Deputada com menos de 4 000 votos traz
à tona as distorções do sistema eleitoral
Ricardo Brito
Leopoldo Silva/Folha Imagem |
Luciana, no plenário da Câmara: a menos votada e dona da campanha eleitoral mais barata |
Com a morte do deputado Enéas Carneiro na semana passada, sua suplente, a dentista Luciana Costa, de 34 anos, tomou posse batendo todos os recordes negativos. Entre os atuais 513 deputados, dos quais dezoito são suplentes no exercício do mandato, ninguém teve tão pouco voto quanto Luciana Costa – em números absolutos ou proporcionais. Com os 3.980 votos que obteve em São Paulo, a nova deputada não conseguiria uma cadeira nem pelo estado de Roraima, que concentra o menor eleitorado do país. No cálculo proporcional, a situação também é lamentável. Ela teve 0,02% dos votos válidos do eleitorado paulista. O segundo pior colocado nesse quesito teve mais que o dobro disso (veja quadro). Até tomar posse, Luciana trabalhava como secretária parlamentar de Enéas Carneiro, cuidando de sua agenda e dos telefonemas. Com seu novo emprego, Luciana já chega personificando as imensas distorções que o sistema eleitoral brasileiro produz.
"É uma aberração que só acontece em nosso sistema eleitoral proporcional e no sistema de lista aberta", diz o cientista político David Fleischer, da Universidade de Brasília (UnB). O modelo brasileiro funciona como uma compensação: um candidato bom de voto repassa suas "sobras" para os aliados do seu partido. Mas o que foi concebido para fortalecer os partidos acaba permitindo a eleição de candidatos com votações pífias. Na Finlândia, há um sistema proporcional muito semelhante ao brasileiro, e na Áustria usa-se o modelo das listas abertas, no qual o eleitor vota no candidato, e que também permite essa distorção. Mas em democracias populosas adotam-se regras diferentes. Nos Estados Unidos, cada distrito eleitoral elege seu deputado por maioria simples. Em países como Alemanha, Rússia ou Japão, que têm eleitorado numeroso, funciona um sistema misto, em que se aplicam o sistema distrital e o modelo de listas fechadas, no qual o eleitor vota para o partido. Em nenhum desses modelos é possível que um político se eleja com uma votação de síndico.

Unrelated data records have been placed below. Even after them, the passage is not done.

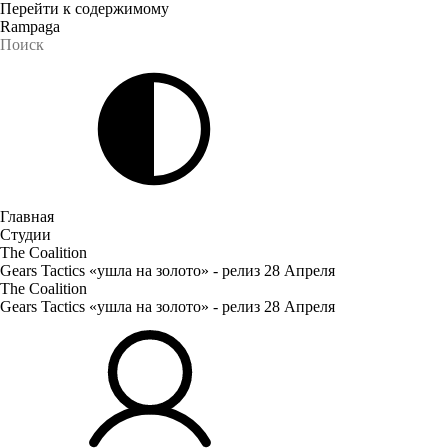
Перейти к содержимому
Rampaga
Главная
Студии
The Coalition
Gears Tactics «ушла на золото» - релиз 28 Апреля
The Coalition
Gears Tactics «ушла на золото» - релиз 28 Апреля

Luciana Costa também é símbolo de outra distorção antiga das eleições brasileiras – o financiamento. Em sua prestação de contas, ela informou que gastou pouco mais de 1 800 reais em sua campanha. Isso dá uma média de gasto de 20 reais por dia de campanha, o que, em muitas cidades, não paga nem uma corrida de táxi. No quesito financeiro, Luciana é também uma recordista. Levando-se em conta a prestação de contas oficial dos atuais 513 deputados, ninguém fez uma campanha tão barata quanto ela. A nova deputada é um fênomeno.